This new perspective on the present time of the book of Revelation – the time when the book comes into its own and is widely accepted and understood – has certain important implications for the interpretation of the text. Perhaps the most evident corollary is that the prophecy of this book is going to be publicly announced and that the two prophets who are divinely appointed for this mission are, in fact, two real people. They are not ‘symbols’, as many modern scholars like to insist.25 Since no such mission has ever been recorded in history then we must conclude that this event, as well as the events that the two witnesses will prophecy, is to be expected in the future.

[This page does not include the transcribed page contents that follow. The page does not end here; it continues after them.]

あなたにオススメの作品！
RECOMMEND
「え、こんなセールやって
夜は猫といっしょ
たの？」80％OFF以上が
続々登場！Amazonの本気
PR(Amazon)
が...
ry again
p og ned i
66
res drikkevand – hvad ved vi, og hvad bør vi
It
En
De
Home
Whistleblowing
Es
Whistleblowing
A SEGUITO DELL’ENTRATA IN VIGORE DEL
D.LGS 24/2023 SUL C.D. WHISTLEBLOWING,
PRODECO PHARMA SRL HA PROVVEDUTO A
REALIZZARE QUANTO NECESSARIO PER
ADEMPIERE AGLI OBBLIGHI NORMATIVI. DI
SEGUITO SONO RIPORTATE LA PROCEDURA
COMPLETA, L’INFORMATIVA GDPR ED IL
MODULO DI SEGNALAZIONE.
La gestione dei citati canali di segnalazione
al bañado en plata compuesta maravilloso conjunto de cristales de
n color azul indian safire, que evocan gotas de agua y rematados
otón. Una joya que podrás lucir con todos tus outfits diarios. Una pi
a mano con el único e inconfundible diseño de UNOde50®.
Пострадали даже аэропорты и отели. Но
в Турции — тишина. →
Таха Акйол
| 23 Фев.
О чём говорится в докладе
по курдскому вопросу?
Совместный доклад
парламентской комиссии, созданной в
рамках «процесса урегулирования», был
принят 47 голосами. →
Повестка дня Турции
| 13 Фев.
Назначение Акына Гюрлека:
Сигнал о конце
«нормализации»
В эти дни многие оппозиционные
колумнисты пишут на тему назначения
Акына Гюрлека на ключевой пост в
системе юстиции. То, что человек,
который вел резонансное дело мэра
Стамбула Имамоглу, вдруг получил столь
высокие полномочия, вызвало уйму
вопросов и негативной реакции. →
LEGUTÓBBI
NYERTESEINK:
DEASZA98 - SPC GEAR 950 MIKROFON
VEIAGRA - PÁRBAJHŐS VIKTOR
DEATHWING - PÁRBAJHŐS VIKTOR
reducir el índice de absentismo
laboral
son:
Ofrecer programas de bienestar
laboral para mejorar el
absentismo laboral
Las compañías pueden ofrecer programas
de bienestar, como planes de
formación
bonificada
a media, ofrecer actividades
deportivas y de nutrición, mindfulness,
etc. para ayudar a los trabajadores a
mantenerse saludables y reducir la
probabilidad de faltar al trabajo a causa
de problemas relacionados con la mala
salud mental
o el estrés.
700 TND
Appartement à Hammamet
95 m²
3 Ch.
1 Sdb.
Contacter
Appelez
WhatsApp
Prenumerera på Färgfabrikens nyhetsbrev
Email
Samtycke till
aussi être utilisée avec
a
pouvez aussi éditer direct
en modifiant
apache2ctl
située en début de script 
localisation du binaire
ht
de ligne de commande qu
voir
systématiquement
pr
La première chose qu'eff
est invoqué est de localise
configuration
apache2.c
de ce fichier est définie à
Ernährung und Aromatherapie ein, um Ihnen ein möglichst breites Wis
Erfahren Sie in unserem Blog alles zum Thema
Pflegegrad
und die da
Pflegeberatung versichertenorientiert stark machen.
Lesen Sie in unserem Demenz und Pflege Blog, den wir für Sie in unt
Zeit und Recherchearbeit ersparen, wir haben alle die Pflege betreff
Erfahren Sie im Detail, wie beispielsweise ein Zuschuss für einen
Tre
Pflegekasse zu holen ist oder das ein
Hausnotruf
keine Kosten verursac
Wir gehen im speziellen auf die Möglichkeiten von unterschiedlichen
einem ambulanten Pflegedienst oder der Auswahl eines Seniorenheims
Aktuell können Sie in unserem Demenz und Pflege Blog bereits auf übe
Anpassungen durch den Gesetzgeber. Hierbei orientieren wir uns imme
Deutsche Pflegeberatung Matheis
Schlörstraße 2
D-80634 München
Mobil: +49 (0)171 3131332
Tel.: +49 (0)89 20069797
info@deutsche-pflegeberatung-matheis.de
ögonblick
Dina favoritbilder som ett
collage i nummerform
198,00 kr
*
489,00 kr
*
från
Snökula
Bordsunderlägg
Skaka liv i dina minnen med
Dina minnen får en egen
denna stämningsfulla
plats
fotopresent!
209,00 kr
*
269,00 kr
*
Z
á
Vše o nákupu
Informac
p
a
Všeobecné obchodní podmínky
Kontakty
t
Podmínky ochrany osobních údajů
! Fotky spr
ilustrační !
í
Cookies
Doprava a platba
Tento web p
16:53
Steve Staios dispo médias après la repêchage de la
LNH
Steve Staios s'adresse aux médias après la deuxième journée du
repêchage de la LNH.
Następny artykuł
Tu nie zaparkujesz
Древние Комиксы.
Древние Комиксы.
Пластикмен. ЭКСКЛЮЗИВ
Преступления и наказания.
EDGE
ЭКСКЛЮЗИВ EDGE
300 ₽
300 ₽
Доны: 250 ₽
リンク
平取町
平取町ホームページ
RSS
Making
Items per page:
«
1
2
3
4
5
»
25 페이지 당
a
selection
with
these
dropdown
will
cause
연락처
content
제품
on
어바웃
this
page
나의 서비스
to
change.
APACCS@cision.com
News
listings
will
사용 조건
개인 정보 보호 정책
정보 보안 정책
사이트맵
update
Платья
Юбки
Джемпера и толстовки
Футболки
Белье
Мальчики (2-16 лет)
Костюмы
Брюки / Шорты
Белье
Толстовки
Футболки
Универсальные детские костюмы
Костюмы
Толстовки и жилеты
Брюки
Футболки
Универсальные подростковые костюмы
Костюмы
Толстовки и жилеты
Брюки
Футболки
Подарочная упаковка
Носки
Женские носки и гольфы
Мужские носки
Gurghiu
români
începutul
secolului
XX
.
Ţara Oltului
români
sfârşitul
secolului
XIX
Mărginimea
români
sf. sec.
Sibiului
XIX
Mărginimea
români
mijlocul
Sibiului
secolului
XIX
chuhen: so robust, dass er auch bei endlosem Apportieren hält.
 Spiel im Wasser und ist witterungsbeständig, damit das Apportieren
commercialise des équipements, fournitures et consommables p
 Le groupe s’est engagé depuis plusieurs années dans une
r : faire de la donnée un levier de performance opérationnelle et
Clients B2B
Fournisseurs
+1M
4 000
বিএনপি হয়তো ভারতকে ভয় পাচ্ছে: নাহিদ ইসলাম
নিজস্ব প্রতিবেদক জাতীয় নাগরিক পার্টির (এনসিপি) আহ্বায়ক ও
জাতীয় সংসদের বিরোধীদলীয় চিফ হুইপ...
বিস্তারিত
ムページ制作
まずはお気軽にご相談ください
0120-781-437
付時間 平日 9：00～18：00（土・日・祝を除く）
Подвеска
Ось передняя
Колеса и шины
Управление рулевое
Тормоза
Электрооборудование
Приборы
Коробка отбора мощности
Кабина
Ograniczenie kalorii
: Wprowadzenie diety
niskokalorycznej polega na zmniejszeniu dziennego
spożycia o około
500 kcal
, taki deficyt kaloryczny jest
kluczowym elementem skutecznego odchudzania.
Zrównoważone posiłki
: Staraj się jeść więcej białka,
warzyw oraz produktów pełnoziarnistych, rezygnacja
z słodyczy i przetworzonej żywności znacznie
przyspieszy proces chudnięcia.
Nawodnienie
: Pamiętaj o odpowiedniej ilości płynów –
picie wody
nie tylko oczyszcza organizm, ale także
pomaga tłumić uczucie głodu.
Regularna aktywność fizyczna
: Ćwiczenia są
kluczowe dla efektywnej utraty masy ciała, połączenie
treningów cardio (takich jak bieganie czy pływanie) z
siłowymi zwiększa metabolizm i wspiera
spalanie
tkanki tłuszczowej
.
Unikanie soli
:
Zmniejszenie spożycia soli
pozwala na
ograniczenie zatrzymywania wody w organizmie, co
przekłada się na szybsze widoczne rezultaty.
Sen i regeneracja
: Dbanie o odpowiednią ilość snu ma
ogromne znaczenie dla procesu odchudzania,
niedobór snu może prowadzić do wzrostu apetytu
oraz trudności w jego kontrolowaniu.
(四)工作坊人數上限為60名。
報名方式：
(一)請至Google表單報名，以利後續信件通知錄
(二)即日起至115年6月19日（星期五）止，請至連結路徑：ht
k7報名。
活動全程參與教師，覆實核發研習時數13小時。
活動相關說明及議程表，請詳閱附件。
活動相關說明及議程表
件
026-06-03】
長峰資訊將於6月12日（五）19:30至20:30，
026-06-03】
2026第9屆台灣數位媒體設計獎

So although the book of Revelation was certainly addressed to the early Church, who faithfully preserved the text for its transmission down through the ages, its central message was not principally for her.26 The intended audience of that message is the Church at the end of history, to whom it will be made known, at the appointed time, by the two witnesses or prophets described in chapter 11. At this time, the author is presented as having an active role to perform, which is described metaphorically as the measuring of the inner court of the temple (Rev 11,1-2). Without entering into the specific meaning of this task,27 it is sufficient to note that it implies the spiritual presence of the author at the time of the public announcement of his prophecy by the two witnesses, which is ‘soon’ followed the second Coming. This should recall Christ’s enigmatic prophecy affirming that the author of the fourth Gospel will ‘remain’ until Christ’s second Coming, and strongly supports the identification of the author of this Gospel with the seer of Revelation (Jn 21,20-23).28

With the intended audience of Revelation as the Church at the end of history, the reader is asked to consider the end-time realistically as a future crisis, and to regard the mission of the two witnesses as one of its more evident warning signs. The shift towards the literal and future fulfillment of this mission favours the Futurist interpretation of Revelation above all the other interpretive approaches (Preterist, Historicist and Idealist). Since these two witnesses will be the authentic interpreters and announcers of the prophecy, the puzzled reader need not struggle beyond his means to understand the full meaning of the text, since this will be revealed at the appointed time. Study and contemplation of the text is profitable in every age, and merits a divine blessing (Rev 1,3; 22,7), but no attempt should be made to force a meaning on the text which is clearly inappropriate to its future context at the end of history. Finally, since the empowerment of the two witnesses really does mean that the time of complete fulfillment is ‘near’, that the second Coming is ‘soon’, we should not be waiting for a further delay of one thousand years following the two witnesses or the second Coming.29 So the thousand-year period of Christ’s rule with his saints is best understood in the amillennialist mode, as the era of the Church between Christ’s Ascension and his second Coming, however long that may last.30






































1The Greek word for ‘soon’ can also mean ‘quickly’. However, we take ‘soon’ to be the more accurate translation for the happening of these events, because we are told the time for their fulfilment is ‘near’. This sense of imminence is missed if ‘quickly’ is used, since ‘quickly’ may only describe the rapidity of the events and not their proximity.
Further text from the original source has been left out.